■ **Required work**:
Among the entries below, find each line holding "divider" and return it.

[Data to examine]

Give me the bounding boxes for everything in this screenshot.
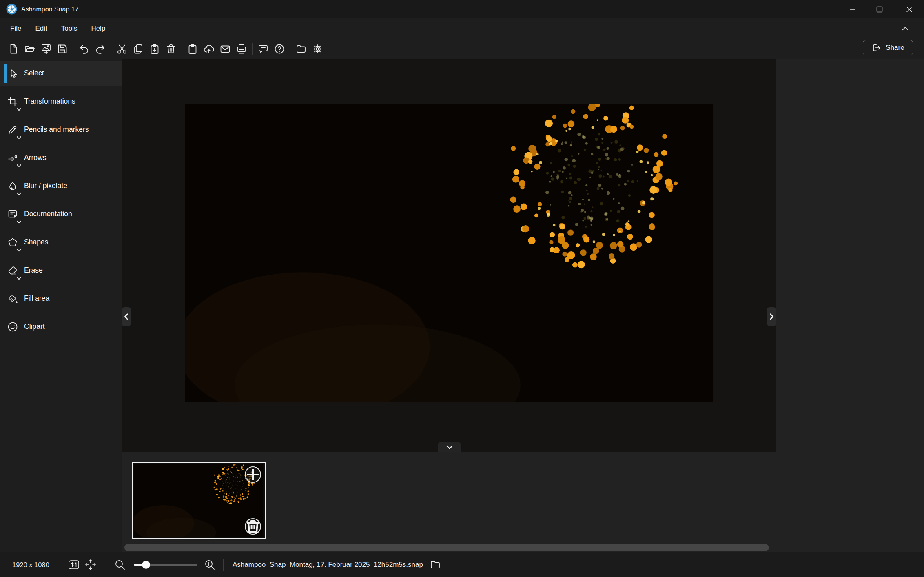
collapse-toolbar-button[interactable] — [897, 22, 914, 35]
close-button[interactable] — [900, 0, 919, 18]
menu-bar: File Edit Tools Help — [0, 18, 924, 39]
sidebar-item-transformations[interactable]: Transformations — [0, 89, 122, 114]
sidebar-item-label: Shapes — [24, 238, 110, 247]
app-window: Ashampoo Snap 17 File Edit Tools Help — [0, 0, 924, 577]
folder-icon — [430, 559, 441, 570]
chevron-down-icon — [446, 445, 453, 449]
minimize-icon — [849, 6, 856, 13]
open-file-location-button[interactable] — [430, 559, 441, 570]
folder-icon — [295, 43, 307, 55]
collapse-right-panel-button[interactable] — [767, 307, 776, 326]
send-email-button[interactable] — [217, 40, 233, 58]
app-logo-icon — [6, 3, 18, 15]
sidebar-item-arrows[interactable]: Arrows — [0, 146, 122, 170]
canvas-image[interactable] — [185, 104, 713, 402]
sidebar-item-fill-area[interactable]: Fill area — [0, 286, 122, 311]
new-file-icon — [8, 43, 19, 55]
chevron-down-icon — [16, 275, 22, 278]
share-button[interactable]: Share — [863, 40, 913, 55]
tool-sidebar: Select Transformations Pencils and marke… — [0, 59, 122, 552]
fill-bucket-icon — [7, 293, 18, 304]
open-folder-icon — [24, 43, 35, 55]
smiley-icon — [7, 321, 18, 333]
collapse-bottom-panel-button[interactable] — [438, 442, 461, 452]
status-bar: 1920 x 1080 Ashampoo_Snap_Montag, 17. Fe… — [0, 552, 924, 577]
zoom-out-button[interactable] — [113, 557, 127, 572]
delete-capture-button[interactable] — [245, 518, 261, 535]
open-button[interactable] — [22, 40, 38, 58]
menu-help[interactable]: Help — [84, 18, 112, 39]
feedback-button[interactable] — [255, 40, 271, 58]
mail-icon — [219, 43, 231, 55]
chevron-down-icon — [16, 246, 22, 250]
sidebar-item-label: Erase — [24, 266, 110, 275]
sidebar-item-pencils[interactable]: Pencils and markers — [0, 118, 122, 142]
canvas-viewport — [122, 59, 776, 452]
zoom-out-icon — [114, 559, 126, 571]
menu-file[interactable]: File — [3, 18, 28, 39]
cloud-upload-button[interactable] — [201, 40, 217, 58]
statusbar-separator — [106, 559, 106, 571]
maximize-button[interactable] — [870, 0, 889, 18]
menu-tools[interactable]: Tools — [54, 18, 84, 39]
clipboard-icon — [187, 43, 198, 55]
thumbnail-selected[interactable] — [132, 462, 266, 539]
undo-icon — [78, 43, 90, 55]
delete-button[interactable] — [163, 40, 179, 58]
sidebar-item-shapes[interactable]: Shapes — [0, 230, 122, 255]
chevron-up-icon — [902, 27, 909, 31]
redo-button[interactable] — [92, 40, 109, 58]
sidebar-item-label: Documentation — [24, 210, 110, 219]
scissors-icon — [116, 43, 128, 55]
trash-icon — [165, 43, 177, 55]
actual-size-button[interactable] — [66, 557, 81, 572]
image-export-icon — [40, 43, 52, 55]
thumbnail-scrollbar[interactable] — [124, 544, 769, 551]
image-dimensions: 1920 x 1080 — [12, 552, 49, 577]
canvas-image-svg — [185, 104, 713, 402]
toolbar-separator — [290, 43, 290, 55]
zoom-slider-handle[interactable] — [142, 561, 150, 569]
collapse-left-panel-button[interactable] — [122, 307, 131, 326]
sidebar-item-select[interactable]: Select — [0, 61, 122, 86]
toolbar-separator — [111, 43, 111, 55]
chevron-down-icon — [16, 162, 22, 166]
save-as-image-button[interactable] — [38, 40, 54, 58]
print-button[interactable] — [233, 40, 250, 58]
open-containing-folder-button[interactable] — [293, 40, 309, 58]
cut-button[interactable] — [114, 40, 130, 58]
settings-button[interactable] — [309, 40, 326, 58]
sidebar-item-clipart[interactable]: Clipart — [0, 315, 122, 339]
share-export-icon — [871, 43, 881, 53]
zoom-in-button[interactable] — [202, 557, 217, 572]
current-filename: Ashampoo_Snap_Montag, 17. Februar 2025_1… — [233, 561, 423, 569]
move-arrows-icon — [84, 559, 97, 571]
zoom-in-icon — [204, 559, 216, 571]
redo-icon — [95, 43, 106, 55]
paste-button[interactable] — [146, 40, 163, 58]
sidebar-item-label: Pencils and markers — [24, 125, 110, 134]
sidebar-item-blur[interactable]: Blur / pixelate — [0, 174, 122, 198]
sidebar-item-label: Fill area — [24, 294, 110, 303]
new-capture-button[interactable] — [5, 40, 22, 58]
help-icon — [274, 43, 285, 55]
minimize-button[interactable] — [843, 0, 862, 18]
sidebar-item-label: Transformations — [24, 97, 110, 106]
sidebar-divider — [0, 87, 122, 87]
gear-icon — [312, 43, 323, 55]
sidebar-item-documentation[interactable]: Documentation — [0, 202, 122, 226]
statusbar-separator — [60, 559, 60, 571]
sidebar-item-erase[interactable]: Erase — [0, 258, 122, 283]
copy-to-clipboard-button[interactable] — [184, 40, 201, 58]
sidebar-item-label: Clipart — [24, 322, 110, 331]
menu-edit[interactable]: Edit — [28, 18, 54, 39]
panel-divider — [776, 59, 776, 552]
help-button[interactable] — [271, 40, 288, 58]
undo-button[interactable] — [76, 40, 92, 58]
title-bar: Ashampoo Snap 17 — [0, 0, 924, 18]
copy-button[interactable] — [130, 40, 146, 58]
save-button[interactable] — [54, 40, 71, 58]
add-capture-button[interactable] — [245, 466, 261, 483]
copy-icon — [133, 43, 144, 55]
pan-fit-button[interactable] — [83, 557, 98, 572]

[/Data to examine]
[Data to examine]

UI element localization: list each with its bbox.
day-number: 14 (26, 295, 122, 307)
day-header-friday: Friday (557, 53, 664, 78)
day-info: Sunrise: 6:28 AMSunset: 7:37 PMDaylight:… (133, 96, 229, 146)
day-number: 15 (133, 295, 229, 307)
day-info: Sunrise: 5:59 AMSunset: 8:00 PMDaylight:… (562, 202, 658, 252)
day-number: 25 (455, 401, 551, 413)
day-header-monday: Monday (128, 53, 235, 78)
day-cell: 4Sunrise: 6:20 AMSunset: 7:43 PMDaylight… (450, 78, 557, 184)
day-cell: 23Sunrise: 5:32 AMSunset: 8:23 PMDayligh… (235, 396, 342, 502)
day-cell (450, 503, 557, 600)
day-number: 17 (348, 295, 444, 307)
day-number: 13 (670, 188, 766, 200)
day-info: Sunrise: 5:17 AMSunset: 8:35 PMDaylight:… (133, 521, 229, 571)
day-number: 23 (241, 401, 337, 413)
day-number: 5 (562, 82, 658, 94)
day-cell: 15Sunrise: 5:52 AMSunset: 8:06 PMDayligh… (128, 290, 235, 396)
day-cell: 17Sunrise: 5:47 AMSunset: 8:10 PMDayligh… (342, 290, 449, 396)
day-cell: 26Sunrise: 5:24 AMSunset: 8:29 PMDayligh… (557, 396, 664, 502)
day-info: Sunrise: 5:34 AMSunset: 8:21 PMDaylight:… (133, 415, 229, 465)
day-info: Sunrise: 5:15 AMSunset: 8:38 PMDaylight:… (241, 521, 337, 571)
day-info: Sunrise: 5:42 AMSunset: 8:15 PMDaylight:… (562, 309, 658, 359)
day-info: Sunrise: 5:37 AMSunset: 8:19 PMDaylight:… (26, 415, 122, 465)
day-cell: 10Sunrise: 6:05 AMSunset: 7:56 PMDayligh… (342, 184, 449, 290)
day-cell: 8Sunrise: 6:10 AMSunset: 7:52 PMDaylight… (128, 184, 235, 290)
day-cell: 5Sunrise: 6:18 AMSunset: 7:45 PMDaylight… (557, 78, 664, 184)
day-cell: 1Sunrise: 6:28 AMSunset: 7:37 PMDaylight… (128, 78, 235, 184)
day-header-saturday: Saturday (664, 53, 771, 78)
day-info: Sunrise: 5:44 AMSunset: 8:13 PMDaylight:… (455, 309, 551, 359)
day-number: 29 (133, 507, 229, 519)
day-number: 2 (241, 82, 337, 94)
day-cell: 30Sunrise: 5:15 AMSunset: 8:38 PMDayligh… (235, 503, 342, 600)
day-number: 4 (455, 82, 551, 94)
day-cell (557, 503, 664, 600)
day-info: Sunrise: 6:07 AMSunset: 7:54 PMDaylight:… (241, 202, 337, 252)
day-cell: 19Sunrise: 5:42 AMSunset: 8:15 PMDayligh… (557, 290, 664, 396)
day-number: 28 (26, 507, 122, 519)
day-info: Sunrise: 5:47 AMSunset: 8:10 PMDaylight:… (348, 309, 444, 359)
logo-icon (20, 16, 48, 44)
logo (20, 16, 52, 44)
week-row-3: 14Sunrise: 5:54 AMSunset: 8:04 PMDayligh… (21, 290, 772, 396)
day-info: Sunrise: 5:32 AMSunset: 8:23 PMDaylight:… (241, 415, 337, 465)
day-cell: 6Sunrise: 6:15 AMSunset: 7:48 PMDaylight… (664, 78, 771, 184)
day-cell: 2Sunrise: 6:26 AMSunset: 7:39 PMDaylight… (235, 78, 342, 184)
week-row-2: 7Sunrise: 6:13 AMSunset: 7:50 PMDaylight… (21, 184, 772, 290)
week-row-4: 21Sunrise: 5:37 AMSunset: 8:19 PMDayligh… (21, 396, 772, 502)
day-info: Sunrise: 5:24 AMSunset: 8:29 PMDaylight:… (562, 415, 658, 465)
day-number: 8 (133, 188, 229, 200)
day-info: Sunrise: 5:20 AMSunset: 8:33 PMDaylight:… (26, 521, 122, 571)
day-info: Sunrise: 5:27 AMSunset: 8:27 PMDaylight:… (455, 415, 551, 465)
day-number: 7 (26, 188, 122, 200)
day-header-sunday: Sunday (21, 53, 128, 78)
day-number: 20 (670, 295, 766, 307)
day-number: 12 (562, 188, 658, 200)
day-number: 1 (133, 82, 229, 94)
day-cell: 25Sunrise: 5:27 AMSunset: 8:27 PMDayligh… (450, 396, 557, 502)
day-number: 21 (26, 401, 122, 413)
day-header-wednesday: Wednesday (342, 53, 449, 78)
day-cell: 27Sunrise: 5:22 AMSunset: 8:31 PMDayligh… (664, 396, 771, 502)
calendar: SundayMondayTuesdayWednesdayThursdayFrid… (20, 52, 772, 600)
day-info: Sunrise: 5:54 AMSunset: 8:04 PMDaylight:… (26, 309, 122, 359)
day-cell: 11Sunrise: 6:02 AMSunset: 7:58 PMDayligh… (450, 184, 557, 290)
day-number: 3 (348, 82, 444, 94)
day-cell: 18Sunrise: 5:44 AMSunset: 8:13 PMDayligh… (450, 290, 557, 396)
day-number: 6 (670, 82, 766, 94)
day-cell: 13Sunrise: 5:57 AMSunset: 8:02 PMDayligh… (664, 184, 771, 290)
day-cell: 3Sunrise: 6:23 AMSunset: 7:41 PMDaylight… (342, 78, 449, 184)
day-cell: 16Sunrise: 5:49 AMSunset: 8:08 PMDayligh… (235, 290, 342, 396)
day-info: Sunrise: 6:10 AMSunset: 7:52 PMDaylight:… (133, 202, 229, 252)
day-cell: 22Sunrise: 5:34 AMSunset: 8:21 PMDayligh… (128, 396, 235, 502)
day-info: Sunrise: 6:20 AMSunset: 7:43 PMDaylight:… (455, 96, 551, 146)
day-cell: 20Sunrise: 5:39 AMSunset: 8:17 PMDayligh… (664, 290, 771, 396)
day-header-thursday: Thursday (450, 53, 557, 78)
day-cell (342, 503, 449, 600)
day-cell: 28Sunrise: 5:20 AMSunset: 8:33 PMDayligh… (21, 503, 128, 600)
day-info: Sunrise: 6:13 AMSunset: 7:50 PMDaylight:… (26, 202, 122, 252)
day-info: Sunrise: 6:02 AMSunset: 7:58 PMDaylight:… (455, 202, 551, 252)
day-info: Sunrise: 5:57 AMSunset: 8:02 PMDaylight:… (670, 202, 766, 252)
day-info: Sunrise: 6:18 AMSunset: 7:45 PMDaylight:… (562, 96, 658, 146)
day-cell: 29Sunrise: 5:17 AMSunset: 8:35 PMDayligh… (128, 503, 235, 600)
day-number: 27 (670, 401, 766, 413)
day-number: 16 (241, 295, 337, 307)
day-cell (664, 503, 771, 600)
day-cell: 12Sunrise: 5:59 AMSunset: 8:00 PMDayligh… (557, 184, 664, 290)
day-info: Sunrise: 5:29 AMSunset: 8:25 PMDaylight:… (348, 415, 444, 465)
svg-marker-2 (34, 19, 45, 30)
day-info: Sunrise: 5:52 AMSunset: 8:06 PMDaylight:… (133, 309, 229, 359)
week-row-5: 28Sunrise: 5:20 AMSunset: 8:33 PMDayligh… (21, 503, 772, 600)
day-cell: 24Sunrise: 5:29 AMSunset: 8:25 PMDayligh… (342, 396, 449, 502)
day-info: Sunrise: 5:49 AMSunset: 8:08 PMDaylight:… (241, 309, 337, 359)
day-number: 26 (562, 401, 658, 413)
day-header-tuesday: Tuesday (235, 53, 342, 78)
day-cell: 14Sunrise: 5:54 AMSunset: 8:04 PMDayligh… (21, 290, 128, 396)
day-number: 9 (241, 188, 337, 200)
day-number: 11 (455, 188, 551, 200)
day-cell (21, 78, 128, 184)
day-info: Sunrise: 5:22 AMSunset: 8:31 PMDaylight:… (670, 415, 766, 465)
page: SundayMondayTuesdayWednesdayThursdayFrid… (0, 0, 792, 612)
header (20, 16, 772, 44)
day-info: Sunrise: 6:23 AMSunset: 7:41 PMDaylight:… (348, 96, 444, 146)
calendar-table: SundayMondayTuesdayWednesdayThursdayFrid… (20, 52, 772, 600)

[/Data to examine]

■ **Solution**:
sidebar-divider — [0, 87, 122, 87]
panel-divider — [776, 59, 776, 552]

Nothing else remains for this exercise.